■ **Record excerpts**:
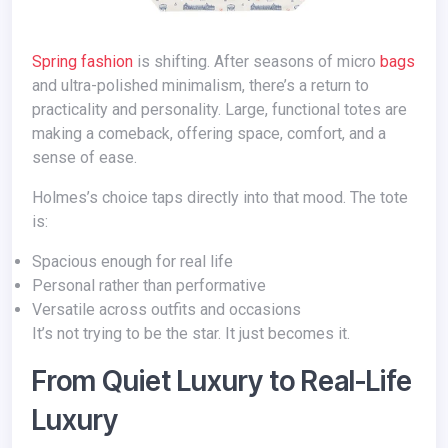
Spring fashion
is shifting. After seasons of micro
bags
and ultra-polished minimalism, there’s a return to
practicality and personality. Large, functional totes are
making a comeback, offering space, comfort, and a
sense of ease.
Holmes’s choice taps directly into that mood. The tote
is:
Spacious enough for real life
Personal rather than performative
Versatile across outfits and occasions
It’s not trying to be the star. It just becomes it.
From Quiet Luxury to Real-Life
Luxury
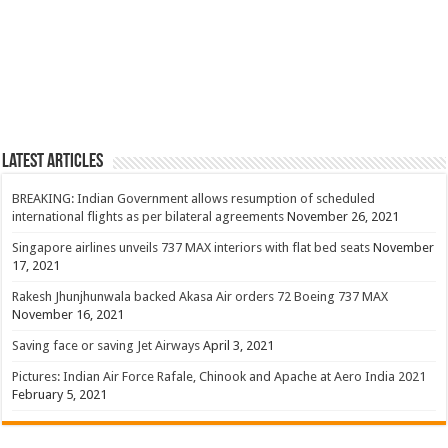
Latest Articles
BREAKING: Indian Government allows resumption of scheduled
international flights as per bilateral agreements
November 26, 2021
Singapore airlines unveils 737 MAX interiors with flat bed seats
November
17, 2021
Rakesh Jhunjhunwala backed Akasa Air orders 72 Boeing 737 MAX
November 16, 2021
Saving face or saving Jet Airways
April 3, 2021
Pictures: Indian Air Force Rafale, Chinook and Apache at Aero India 2021
February 5, 2021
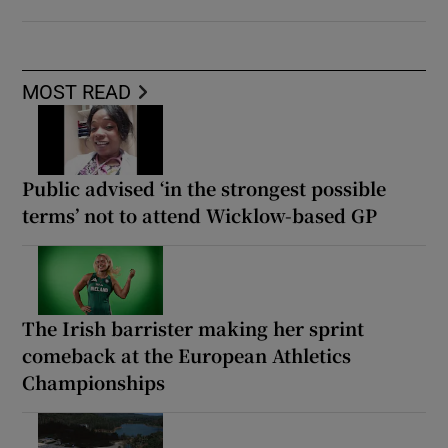
MOST READ
Public advised ‘in the strongest possible
terms’ not to attend Wicklow-based GP
The Irish barrister making her sprint
comeback at the European Athletics
Championships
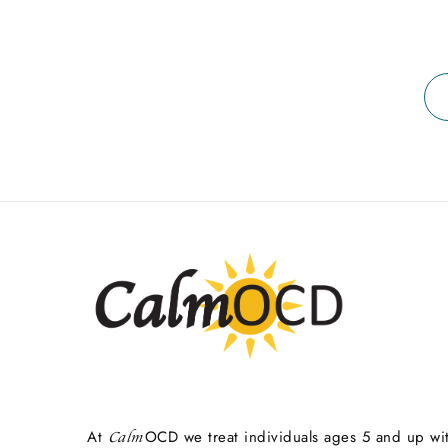
At
OCD we treat individuals ages 5 and up wi
Calm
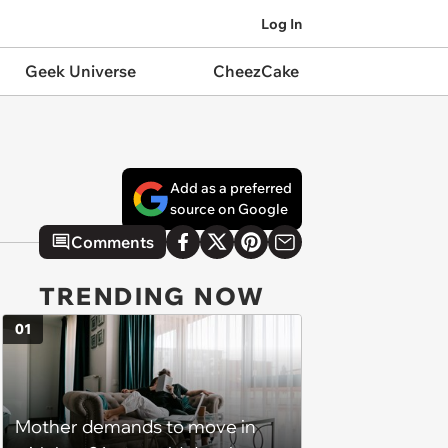
Log In
Geek Universe
CheezCake
Add as a preferred
source on Google
Comments
TRENDING NOW
01
Mother demands to move in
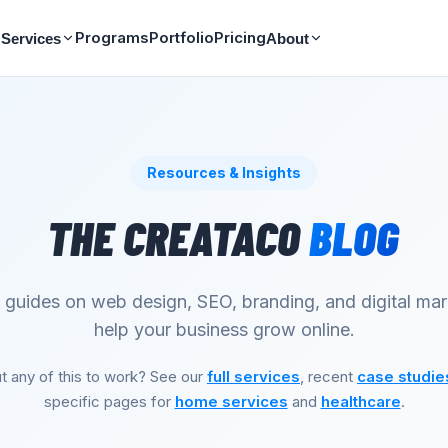
Programs
Portfolio
Pricing
Services
About
Resources & Insights
THE CREATACO
BLOG
l guides on web design, SEO, branding, and digital mar
help your business grow online.
t any of this to work? See our
full services
, recent
case studie
specific pages for
home services
and
healthcare
.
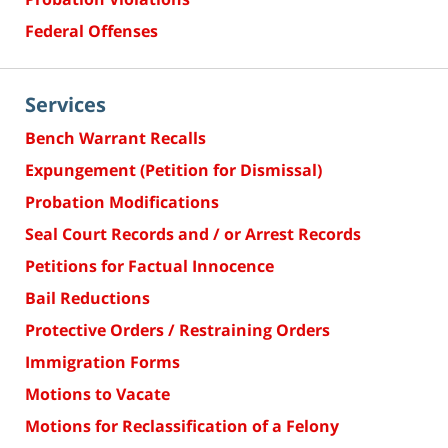
Federal Offenses
Services
Bench Warrant Recalls
Expungement (Petition for Dismissal)
Probation Modifications
Seal Court Records and / or Arrest Records
Petitions for Factual Innocence
Bail Reductions
Protective Orders / Restraining Orders
Immigration Forms
Motions to Vacate
Motions for Reclassification of a Felony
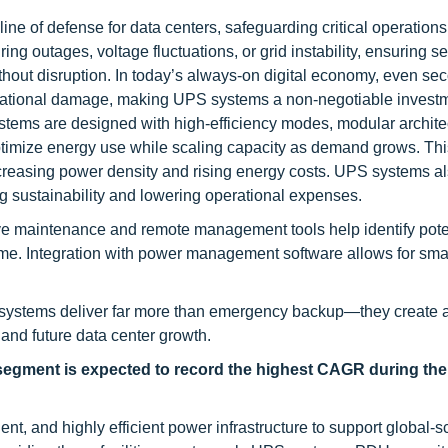
ine of defense for data centers, safeguarding critical operations
g outages, voltage fluctuations, or grid instability, ensuring se
thout disruption. In today’s always-on digital economy, even se
putational damage, making UPS systems a non-negotiable invest
tems are designed with high-efficiency modes, modular archite
ptimize energy use while scaling capacity as demand grows. Thi
increasing power density and rising energy costs. UPS systems a
g sustainability and lowering operational expenses.
ive maintenance and remote management tools help identify pote
me. Integration with power management software allows for sma
S systems deliver far more than emergency backup—they create a 
 and future data center growth.
 segment is expected to record the highest CAGR during the
t, and highly efficient power infrastructure to support global-s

■ **Problem to solve**: How many lines in these entries contain the string "digital"? State the number and nothing more.

■ **Answer for this exercise**: 2